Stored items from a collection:
--- START ---

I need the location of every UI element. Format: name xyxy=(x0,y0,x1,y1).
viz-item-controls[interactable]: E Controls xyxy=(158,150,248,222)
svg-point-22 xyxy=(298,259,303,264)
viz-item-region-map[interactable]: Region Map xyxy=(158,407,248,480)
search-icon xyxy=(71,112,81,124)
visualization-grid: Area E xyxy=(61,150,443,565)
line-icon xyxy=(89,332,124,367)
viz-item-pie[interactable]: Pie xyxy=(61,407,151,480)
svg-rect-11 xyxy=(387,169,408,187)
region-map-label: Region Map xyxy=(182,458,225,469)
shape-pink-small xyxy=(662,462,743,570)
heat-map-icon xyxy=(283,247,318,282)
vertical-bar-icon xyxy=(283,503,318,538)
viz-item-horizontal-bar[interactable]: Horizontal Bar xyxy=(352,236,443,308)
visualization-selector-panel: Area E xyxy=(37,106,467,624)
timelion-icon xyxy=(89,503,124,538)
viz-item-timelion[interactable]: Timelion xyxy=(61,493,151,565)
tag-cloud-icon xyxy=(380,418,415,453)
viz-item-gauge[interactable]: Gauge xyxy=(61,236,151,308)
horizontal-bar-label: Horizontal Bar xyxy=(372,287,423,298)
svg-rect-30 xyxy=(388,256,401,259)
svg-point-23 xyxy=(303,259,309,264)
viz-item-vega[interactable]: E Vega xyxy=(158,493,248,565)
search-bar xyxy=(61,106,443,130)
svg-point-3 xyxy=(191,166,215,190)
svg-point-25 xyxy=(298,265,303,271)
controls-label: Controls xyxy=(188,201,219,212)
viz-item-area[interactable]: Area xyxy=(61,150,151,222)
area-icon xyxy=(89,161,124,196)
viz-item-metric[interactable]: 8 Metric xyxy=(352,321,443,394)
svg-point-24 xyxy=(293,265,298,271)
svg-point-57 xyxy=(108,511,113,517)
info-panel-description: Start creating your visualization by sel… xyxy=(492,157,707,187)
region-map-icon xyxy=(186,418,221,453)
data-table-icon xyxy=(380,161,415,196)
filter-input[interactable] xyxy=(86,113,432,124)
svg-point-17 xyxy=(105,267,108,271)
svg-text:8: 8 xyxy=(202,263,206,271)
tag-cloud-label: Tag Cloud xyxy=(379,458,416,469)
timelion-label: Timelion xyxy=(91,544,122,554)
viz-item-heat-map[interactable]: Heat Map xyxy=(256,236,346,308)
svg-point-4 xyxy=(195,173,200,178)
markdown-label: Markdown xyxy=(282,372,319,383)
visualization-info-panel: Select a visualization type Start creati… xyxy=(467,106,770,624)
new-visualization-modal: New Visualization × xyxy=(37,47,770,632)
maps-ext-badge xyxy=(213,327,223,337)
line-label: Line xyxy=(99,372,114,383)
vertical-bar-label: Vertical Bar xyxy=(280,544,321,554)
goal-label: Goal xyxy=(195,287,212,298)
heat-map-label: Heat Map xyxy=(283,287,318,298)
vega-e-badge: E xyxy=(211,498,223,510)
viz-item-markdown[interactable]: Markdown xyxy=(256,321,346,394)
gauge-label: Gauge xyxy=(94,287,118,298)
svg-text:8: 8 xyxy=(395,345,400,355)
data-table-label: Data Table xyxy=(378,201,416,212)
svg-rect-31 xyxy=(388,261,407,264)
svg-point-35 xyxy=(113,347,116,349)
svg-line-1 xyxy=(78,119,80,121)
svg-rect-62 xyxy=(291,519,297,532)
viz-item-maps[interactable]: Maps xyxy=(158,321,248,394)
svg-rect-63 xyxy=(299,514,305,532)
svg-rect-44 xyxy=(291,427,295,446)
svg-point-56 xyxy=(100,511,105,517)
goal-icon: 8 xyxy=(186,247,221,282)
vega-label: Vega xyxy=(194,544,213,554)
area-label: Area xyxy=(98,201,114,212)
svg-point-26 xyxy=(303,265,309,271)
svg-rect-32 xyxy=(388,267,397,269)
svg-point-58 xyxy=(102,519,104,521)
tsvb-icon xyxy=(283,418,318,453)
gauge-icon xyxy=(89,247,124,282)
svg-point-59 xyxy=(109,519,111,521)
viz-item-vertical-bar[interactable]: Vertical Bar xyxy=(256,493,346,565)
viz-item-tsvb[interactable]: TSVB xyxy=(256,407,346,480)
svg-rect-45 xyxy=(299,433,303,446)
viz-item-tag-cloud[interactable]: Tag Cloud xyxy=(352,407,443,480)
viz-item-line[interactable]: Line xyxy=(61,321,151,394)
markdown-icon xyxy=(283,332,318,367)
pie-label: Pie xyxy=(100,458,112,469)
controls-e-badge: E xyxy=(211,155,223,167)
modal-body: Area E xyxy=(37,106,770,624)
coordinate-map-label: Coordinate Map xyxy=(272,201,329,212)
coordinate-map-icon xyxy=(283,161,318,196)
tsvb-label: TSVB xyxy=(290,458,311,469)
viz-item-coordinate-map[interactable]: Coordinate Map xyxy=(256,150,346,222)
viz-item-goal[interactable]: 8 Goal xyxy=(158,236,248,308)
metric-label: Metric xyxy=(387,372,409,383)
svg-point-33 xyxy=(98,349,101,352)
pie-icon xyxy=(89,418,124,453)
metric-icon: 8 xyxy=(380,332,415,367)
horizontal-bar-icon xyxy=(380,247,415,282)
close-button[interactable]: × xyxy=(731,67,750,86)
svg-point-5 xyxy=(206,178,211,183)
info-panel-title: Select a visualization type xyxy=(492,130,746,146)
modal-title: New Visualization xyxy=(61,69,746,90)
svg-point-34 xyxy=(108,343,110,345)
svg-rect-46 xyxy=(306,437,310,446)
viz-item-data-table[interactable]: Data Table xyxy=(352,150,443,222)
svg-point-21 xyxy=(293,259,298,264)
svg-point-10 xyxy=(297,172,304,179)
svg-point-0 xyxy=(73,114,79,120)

--- END ---

Scan the records above for the word "horizontal" and return every line where it occurs.

viz-item-horizontal-bar[interactable]: Horizontal Bar xyxy=(352,236,443,308)
horizontal-bar-label: Horizontal Bar xyxy=(372,287,423,298)
horizontal-bar-icon xyxy=(380,247,415,282)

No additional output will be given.